Perfect. Talking about starting to jog, the ex-US growth has been pretty decent in 2025 according to you know, what you were saying to us earlier. So in terms of geographic expansion, what geographies, you know, could be low-hanging for 25? Are your scientists ensure first deeper penetration of chemostat in the current geographies and then worry about expansion to new geographies? I'm trying to figure out how you're going to do this.
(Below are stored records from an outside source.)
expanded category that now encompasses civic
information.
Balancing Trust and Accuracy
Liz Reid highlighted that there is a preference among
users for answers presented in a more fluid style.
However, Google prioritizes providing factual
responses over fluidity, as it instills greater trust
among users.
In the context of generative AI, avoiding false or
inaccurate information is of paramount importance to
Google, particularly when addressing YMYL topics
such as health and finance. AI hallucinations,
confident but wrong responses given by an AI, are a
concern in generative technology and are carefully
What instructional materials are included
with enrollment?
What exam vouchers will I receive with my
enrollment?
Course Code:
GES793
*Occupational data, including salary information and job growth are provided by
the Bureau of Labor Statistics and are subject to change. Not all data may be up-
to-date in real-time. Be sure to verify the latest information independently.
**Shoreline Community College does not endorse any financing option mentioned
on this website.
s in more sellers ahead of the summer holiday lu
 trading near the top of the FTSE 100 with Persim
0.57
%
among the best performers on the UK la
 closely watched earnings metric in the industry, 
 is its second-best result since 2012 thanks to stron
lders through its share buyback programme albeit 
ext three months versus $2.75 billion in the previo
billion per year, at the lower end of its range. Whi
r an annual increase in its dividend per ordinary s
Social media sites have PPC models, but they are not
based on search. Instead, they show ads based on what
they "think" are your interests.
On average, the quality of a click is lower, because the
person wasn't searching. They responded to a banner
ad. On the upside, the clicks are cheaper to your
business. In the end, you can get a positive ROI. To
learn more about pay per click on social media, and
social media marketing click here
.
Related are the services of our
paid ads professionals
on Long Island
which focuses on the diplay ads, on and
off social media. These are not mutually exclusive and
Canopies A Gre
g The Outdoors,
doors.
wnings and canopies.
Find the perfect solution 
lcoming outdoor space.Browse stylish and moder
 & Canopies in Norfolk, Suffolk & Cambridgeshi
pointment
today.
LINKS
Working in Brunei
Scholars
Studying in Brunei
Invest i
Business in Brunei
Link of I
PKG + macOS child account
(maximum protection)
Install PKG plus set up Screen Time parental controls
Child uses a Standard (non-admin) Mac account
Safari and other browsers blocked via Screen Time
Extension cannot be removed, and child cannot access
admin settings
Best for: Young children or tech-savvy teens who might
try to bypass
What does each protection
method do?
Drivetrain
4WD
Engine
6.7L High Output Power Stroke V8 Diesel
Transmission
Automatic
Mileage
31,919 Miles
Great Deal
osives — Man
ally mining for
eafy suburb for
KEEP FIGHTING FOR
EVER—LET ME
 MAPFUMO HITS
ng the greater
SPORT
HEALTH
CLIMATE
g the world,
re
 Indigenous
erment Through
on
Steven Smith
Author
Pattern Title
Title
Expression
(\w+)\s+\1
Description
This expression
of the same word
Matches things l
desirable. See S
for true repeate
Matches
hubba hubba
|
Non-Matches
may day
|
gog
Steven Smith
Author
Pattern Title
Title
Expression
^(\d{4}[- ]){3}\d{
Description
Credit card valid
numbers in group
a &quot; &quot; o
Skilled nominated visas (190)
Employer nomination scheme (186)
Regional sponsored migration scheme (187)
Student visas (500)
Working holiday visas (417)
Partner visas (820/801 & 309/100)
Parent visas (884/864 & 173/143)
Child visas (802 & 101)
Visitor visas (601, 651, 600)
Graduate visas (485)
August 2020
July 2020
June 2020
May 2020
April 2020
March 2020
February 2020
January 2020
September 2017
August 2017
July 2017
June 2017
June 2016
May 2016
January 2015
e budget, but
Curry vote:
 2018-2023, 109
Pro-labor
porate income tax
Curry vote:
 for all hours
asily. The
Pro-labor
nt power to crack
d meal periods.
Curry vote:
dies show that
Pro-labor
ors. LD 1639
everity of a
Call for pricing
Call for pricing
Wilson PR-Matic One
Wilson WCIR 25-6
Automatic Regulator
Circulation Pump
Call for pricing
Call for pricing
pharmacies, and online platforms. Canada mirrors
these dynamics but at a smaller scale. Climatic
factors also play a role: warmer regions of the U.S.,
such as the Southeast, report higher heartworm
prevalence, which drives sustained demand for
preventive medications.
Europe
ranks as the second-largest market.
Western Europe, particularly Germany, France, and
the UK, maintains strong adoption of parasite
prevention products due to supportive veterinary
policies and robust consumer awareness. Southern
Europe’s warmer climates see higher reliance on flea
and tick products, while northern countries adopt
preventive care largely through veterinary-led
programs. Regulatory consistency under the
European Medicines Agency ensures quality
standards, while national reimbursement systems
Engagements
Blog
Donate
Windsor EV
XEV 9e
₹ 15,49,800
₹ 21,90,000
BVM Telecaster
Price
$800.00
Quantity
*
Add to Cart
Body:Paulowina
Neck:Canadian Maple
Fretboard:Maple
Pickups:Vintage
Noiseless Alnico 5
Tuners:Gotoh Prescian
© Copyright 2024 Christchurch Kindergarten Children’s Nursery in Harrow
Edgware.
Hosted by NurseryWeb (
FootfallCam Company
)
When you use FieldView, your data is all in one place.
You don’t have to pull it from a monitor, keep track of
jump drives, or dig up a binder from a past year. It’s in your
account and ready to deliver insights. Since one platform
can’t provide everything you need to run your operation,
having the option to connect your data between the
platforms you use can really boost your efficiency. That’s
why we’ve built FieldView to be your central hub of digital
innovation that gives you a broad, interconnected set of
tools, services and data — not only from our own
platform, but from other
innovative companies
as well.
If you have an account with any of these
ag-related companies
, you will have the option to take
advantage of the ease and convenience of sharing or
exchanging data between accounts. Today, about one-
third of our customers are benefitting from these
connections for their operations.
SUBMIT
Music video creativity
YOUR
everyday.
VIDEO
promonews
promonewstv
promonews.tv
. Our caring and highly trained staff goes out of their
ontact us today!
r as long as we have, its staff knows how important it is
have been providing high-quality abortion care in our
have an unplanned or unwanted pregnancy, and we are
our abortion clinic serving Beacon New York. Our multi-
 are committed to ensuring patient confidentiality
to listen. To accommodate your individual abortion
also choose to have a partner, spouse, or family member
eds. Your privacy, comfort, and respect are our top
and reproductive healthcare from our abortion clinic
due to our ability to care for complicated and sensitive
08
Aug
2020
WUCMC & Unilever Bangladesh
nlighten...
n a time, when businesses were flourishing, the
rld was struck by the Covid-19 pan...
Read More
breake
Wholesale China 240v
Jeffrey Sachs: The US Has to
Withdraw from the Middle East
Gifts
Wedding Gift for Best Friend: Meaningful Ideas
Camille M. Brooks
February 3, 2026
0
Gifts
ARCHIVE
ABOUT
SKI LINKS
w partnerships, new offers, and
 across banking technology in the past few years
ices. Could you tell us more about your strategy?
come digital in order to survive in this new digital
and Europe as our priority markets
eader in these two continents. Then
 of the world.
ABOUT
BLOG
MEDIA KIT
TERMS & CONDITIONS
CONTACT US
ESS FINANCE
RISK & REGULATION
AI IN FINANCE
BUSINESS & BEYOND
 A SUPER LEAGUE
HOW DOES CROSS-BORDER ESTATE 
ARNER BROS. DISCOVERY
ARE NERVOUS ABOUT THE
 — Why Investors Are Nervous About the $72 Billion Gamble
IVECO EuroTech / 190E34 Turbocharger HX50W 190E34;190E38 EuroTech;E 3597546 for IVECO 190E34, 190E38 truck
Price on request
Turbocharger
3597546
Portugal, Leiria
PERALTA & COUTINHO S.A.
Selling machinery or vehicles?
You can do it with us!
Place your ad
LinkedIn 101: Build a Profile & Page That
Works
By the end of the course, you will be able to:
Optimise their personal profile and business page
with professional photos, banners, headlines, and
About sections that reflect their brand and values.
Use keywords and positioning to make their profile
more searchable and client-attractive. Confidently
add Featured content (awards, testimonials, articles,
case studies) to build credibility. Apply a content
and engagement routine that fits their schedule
So we sold about as many units in Europe this year as we did in the U.S. Last year, excuse me. That gives you a sense of the differential in pricing and the value we can get. So again, I want to manage Europe where I'm not losing millions and millions of dollars every year and expand it so that we can get the clinical data out of there. Now, are there other sites where... If we ended up getting a broad first-line colorectal indication, about half of those patients end up with liver mats, and that's not our trial. It's third-line. It's a much smaller market. But if we end up getting, for example, first-line colorectal, first-line pancreatic, which are huge numbers in terms of liver involvement, then it might make sense to really push hard in other markets where we have lower pricing because the volume would help make up for it. And we probably might have to consider lowering the price in the U.S. to get on policy and such. But right now, with the pricing structure in Europe, with this particular set of data we have, which drives usage, I think Europe is going to be modest growth, but strategically important. Might we go to Japan at some point? Perhaps. It's, again, one of the long list of things the team is considering. But for now, I think, again, for the near-term model of the company, I think we think about the U.S. If we're thinking about a terminal value in your spreadsheet, I would factor in, you know, ex-U.S. sales.

Yeah, yeah, perfect. Thank you very much, Gerard and Sandra, for taking all my questions.

Sure. Thank you. That concludes our question-and-answer session, and we'll also conclude today's teleconference. We thank you for your participation. You may now disconnect your lines at this time and have a wonderful day.